== Segment start ==
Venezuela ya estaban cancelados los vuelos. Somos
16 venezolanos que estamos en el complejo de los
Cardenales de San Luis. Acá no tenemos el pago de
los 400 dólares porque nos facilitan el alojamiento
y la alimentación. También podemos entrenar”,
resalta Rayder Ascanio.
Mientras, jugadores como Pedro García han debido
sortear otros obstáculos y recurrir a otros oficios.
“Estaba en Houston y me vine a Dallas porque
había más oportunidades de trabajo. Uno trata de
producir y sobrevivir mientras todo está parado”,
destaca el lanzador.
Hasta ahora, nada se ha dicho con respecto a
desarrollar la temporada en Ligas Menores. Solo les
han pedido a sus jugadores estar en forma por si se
== Segment end ==
Set out exactly the lines from the one bearing "destaca el lanzador." through the end of the data, including both ends and omitting all others.

(Result below)
destaca el lanzador.
Hasta ahora, nada se ha dicho con respecto a
desarrollar la temporada en Ligas Menores. Solo les
han pedido a sus jugadores estar en forma por si se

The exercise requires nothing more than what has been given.